Pixel coordinate grounding data:
☆ ☆ ☆ ☆

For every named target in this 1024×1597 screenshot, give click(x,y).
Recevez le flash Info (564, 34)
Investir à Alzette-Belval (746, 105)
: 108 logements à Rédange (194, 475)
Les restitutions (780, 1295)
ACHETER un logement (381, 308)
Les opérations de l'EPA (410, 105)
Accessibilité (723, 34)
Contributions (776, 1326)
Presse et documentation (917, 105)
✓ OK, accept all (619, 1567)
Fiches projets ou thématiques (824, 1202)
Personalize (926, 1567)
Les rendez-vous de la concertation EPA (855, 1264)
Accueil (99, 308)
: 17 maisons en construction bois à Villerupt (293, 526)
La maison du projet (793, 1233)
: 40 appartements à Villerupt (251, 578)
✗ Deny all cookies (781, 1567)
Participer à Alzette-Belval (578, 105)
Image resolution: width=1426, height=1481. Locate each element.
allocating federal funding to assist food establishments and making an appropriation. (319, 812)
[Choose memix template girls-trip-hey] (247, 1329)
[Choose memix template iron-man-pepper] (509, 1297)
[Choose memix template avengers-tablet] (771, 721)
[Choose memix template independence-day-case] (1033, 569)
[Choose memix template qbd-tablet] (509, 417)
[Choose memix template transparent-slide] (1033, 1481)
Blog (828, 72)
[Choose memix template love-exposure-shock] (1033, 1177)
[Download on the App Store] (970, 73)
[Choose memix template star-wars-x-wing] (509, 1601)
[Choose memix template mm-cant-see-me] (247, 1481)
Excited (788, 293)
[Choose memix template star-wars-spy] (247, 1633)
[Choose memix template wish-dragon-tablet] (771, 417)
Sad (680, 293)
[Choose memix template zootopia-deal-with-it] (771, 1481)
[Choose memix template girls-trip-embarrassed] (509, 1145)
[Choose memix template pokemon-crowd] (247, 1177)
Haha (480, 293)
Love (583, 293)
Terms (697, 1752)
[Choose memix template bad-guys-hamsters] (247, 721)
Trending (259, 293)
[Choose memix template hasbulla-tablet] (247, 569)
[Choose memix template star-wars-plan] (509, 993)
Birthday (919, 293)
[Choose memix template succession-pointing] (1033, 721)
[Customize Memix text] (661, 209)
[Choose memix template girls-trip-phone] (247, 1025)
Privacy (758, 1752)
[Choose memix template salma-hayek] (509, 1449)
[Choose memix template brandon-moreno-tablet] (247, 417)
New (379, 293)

☆ ☆ ☆ ☆

EXERCISE GOAL: From the first line to the last, write out the data exactly.

WRITTEN ANSWER:
For every named target in this 1024×1597 screenshot, give click(x,y).
Recevez le flash Info (564, 34)
Investir à Alzette-Belval (746, 105)
: 108 logements à Rédange (194, 475)
Les restitutions (780, 1295)
ACHETER un logement (381, 308)
Les opérations de l'EPA (410, 105)
Accessibilité (723, 34)
Contributions (776, 1326)
Presse et documentation (917, 105)
✓ OK, accept all (619, 1567)
Fiches projets ou thématiques (824, 1202)
Personalize (926, 1567)
Les rendez-vous de la concertation EPA (855, 1264)
Accueil (99, 308)
: 17 maisons en construction bois à Villerupt (293, 526)
La maison du projet (793, 1233)
: 40 appartements à Villerupt (251, 578)
✗ Deny all cookies (781, 1567)
Participer à Alzette-Belval (578, 105)
Image resolution: width=1426, height=1481. Locate each element.
allocating federal funding to assist food establishments and making an appropriation. (319, 812)
[Choose memix template girls-trip-hey] (247, 1329)
[Choose memix template iron-man-pepper] (509, 1297)
[Choose memix template avengers-tablet] (771, 721)
[Choose memix template independence-day-case] (1033, 569)
[Choose memix template qbd-tablet] (509, 417)
[Choose memix template transparent-slide] (1033, 1481)
Blog (828, 72)
[Choose memix template love-exposure-shock] (1033, 1177)
[Download on the App Store] (970, 73)
[Choose memix template star-wars-x-wing] (509, 1601)
[Choose memix template mm-cant-see-me] (247, 1481)
Excited (788, 293)
[Choose memix template star-wars-spy] (247, 1633)
[Choose memix template wish-dragon-tablet] (771, 417)
Sad (680, 293)
[Choose memix template zootopia-deal-with-it] (771, 1481)
[Choose memix template girls-trip-embarrassed] (509, 1145)
[Choose memix template pokemon-crowd] (247, 1177)
Haha (480, 293)
Love (583, 293)
Terms (697, 1752)
[Choose memix template bad-guys-hamsters] (247, 721)
Trending (259, 293)
[Choose memix template hasbulla-tablet] (247, 569)
[Choose memix template star-wars-plan] (509, 993)
Birthday (919, 293)
[Choose memix template succession-pointing] (1033, 721)
[Customize Memix text] (661, 209)
[Choose memix template girls-trip-phone] (247, 1025)
Privacy (758, 1752)
[Choose memix template salma-hayek] (509, 1449)
[Choose memix template brandon-moreno-tablet] (247, 417)
New (379, 293)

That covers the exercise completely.